В Веритано он еще не был Избранным, иначе людям Марно не удалось бы так легко его похитить. Что же произошло за это время? Можно ли считать правдоподобной историю его побега на украденной лодке по Пуисе? Дантио слышал ее от людей, которые поверили рассказу Чайза, а не от тех, кто знал правду. Не намекнуть ли кое о чем Фабии…

* * *

Ближе к вечеру Дантио отыскала Свидетельница. Он сидел на берегу реки и смотрел на уток. Дантио ощутил приближение Свидетельницы и пошел ей навстречу. Она оказалась худощавой пожилой женщиной с открытым — по флоренгианскому обычаю — лицом.

— Брат Вуаль, я сестра Эдвига из дворца. — Она улыбнулась, ощутив его недовольство. — Дож собирает Совет и хочет, чтобы вы на нем присутствовали.

— А что там будут обсуждать? — спросил Дантио и зашагал рядом с Эдвигой.

— Вашу семью, — ответила она. — Утром лорда Марно посетили его родные — мать и братья. (Радость.)

— И?..

— Удивительно, что вы ничего не почувствовали. Он чуть ли не собственными руками вышвырнул братьев вон.

На самом деле Дантио уловил следы гнева Кавотти, просто не обратил на него внимания.

— Из-за их жадности? Они хотели получить свою долю?

— Да, все они укристы.

Дантио рассмеялся. Как же давно он не смеялся!

* * *

Зал Совета представлял собой пятиугольную комнату с тремя огромными окнами и большим очагом, из-за которого здесь было слишком жарко. В центре комнаты стоял пятиугольный стол, окруженный подушками. Дантио ощутил ностальгию, вспомнив, как отец привел его сюда, как взрослого, и объявил, что ему предстоит стать заложником у ледяных демонов.

В зале сидела лишь его мать, которая смотрела в окно. Услышав кашель Дантио, она повернулась и поспешила к нему, чтобы обнять. Всякий раз она обрушивала на него такую бурю чувств, что он с трудом их различал. Дантио постарался скрыть отвращение.

— Где ты пропадал? Я так волновалась. Почему ты не навещал меня… — И тому подобное.

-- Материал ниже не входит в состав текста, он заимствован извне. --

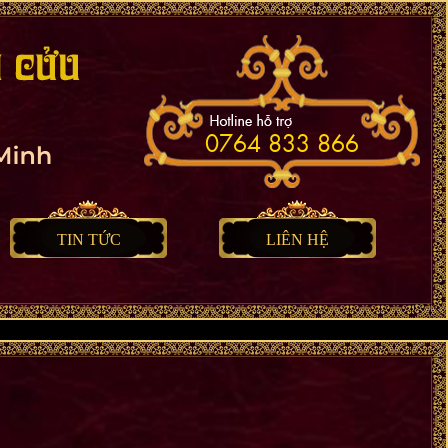
0764 833 866
TIN TỨC
LIÊN HỆ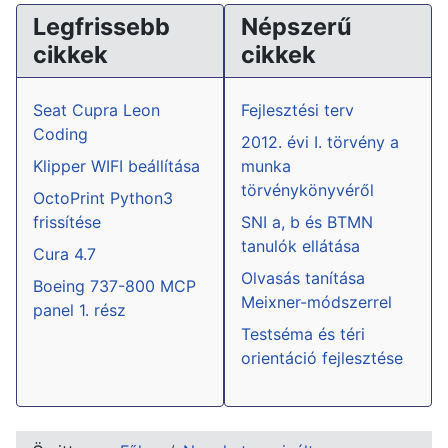
Legfrissebb
Népszerű
cikkek
cikkek
Seat Cupra Leon
Fejlesztési terv
Coding
2012. évi I. törvény a
Klipper WIFI beállítása
munka
törvénykönyvéről
OctoPrint Python3
frissítése
SNI a, b és BTMN
tanulók ellátása
Cura 4.7
Olvasás tanítása
Boeing 737-800 MCP
Meixner-módszerrel
panel 1. rész
Testséma és téri
orientáció fejlesztése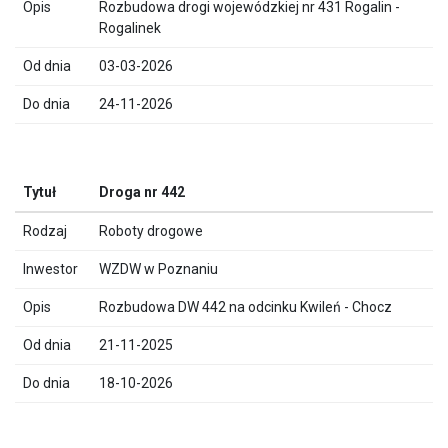
Rozbudowa drogi wojewódzkiej nr 431 Rogalin -
Rogalinek
03-03-2026
24-11-2026
Droga nr 442
Roboty drogowe
WZDW w Poznaniu
Rozbudowa DW 442 na odcinku Kwileń - Chocz
21-11-2025
18-10-2026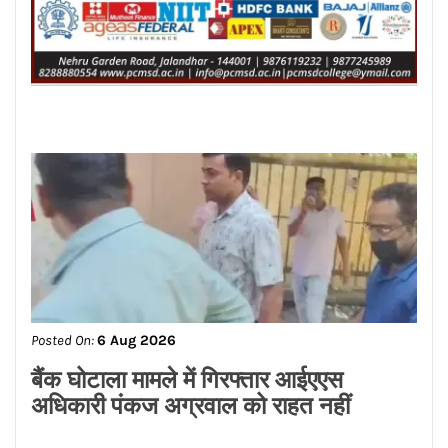
बैंक घोटाला मामले में गिरफ्तार आईएएस
अधिकारी पंकज अग्रवाल को राहत नहीं
Posted On:
6 Aug 2026
मोटरसाइकिल सवार एक चोर ने दिनदहाड़े एक
दुकान के बाहर रखे देसी घी के डब्बे चुराये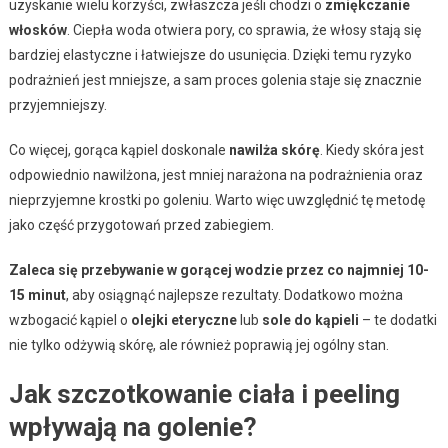
uzyskanie wielu korzyści, zwłaszcza jeśli chodzi o
zmiękczanie
włosków
. Ciepła woda otwiera pory, co sprawia, że włosy stają się
bardziej elastyczne i łatwiejsze do usunięcia. Dzięki temu ryzyko
podrażnień jest mniejsze, a sam proces golenia staje się znacznie
przyjemniejszy.
Co więcej, gorąca kąpiel doskonale
nawilża skórę
. Kiedy skóra jest
odpowiednio nawilżona, jest mniej narażona na podrażnienia oraz
nieprzyjemne krostki po goleniu. Warto więc uwzględnić tę metodę
jako część przygotowań przed zabiegiem.
Zaleca się przebywanie w gorącej wodzie przez co najmniej 10-
15 minut
, aby osiągnąć najlepsze rezultaty. Dodatkowo można
wzbogacić kąpiel o
olejki eteryczne
lub
sole do kąpieli
– te dodatki
nie tylko odżywią skórę, ale również poprawią jej ogólny stan.
Jak szczotkowanie ciała i peeling
wpływają na golenie?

— Мне необходимо время, чтобы прийти в себя, да и у тебя есть другие дети. У нас впереди долгие годы, мама! — На самом деле Дантио принял решение как можно скорее покинуть город.

Он до сих пор сохранил все свои способности, из чего следовало, что Старейшая Вигелии решила посмотреть сквозь пальцы на его прегрешения, или ее проклятие не имело силы на другой Грани. В следующую шестидневку Дантио намеревался навестить Флоренгианскую Матушку и предложить ей часть накопленной им мудрости, поведав о том, что было известно только ему — о смерти Салтайи на перевале.

Оливия покачала головой.

— Фабия теперь принадлежит Марно. Пройдет немало времени, прежде чем она найдет время для остального мира. Орландо потерян навсегда. Он такой холодный, такой жесткий! Что они с ним сделали, Дантио?

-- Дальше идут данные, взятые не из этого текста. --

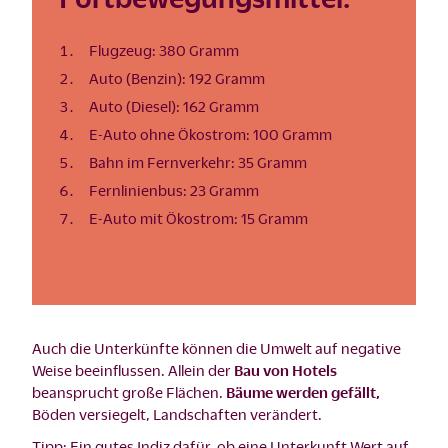
Flugzeug: 380 Gramm
Auto (Benzin): 192 Gramm
Auto (Diesel): 162 Gramm
E-Auto ohne Ökostrom: 100 Gramm
Bahn im Fernverkehr: 35 Gramm
Fernlinienbus: 23 Gramm
E-Auto mit Ökostrom: 15 Gramm
Auch die Unterkünfte können die Umwelt auf negative
Weise beeinflussen. Allein der
Bau von Hotels
beansprucht große Flächen.
Bäume werden gefällt,
Böden versiegelt, Landschaften verändert.
Tipp: Ein gutes Indiz dafür, ob eine Unterkunft Wert auf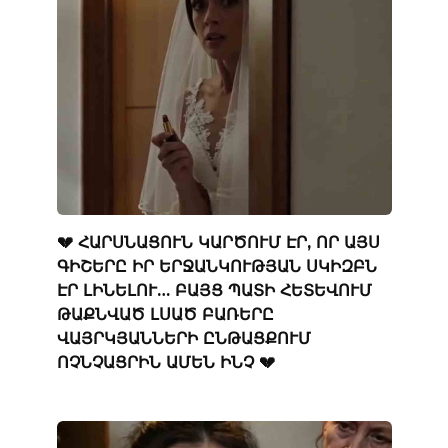
💔 ՀԱՐՍՆԱՑՈՒՆ ԿԱՐԾՈՒՄ ԷՐ, ՈՐ ԱՅՍ
ԳԻՇԵՐԸ ԻՐ ԵՐՋԱՆԿՈՒԹՅԱՆ ՍԿԻԶԲՆ
ԷՐ ԼԻՆԵԼՈՒ… ԲԱՅՑ ՊԱՏԻ ՀԵՏԵՎՈՒՄ
ԹԱՔՆՎԱԾ ԼՍԱԾ ԲԱՌԵՐԸ
ՎԱՅՐԿՅԱՆՆԵՐԻ ԸՆԹԱՑՔՈՒՄ
ՈՉՆՉԱՑՐԻՆ ԱՄԵՆ ԻՆՉ 💔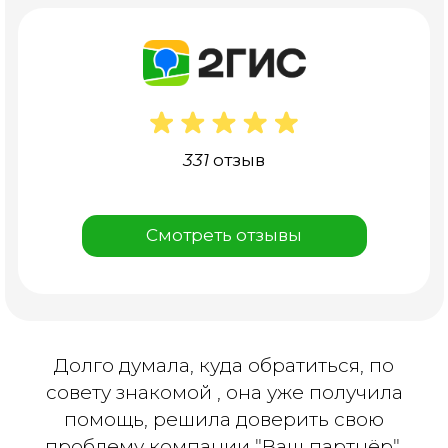
331 отзыв
Смотреть отзывы
Долго думала, куда обратиться, по
совету знакомой , она уже получила
помощь, решила доверить свою
проблему компании "Ваш партнёр".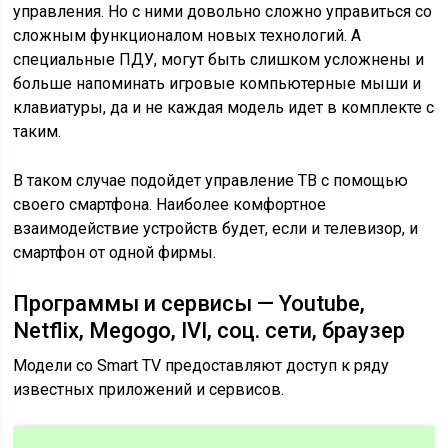
управления. Но с ними довольно сложно управиться со
сложным функционалом новых технологий. А
специальные ПДУ, могут быть слишком усложнены и
больше напоминать игровые компьютерные мыши и
клавиатуры, да и не каждая модель идет в комплекте с
таким.
В таком случае подойдет управление ТВ с помощью
своего смартфона. Наиболее комфортное
взаимодействие устройств будет, если и телевизор, и
смартфон от одной фирмы.
Программы и сервисы — Youtube,
Netflix, Megogo, IVI, соц. сети, браузер
Модели со Smart TV предоставляют доступ к ряду
известных приложений и сервисов.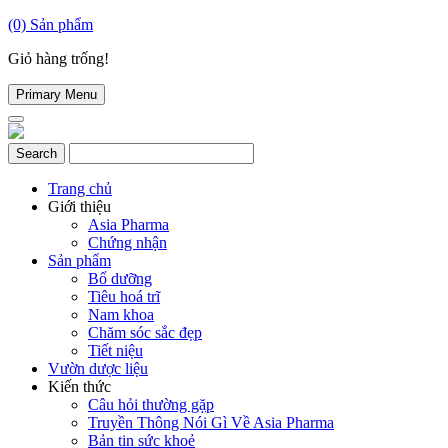
(0)
Sản phẩm
Giỏ hàng trống!
Primary Menu
Trang chủ
Giới thiệu
Asia Pharma
Chứng nhận
Sản phẩm
Bổ dưỡng
Tiêu hoá trĩ
Nam khoa
Chăm sóc sắc đẹp
Tiết niệu
Vườn dược liệu
Kiến thức
Câu hỏi thường gặp
Truyền Thông Nói Gì Về Asia Pharma
Bản tin sức khoẻ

— Они сделали из него чудовище. Лишили всего человеческого. Но сейчас он стал намного лучше, чем был, мама. Дай ему время. Дай ему любовь. Он пытается, я знаю. У него получится. Сейчас многие матери Флоренгии столкнулись с этой же бедой.

Она прикусила губу и попыталась улыбнуться.

— Вчера Марно так щедро расточал ему похвалы! И он обещал выделить всем вам богатые поместья, чтобы вы могли жить достойно и создать семь… жить, как подобает детям дожа.

К ним приближался Чайз. Он остановился перед дверью и обратился к стражнику с какими-то фальшивыми словами — тот ответил ему недоверием. Дантио не слышал слов, но эмоции ощущал. Чайз открыл дверь и бесшумно вошел в зал Совета. Он был босиком. (Страх — гнев.) Видимо, так он отреагировал на Дантио, поскольку неуверенность и раздражение были обычными чувствами, которые подросток испытывал к матери. Почему страх? И что скрывается за гневом? Дело не только в его новом статусе, связанном с возвращением братьев и сестры — тут у Дантио не оставалось ни малейших сомнений. Чайз был в юношеской набедренной повязке, хотя во время похорон надевал взрослую хламиду.

Дантио приветствовал сводного брата, а тот в ответ поклонился и произнес любезные слова, но Дантио ощутил вспышку мужского презрения к евнуху.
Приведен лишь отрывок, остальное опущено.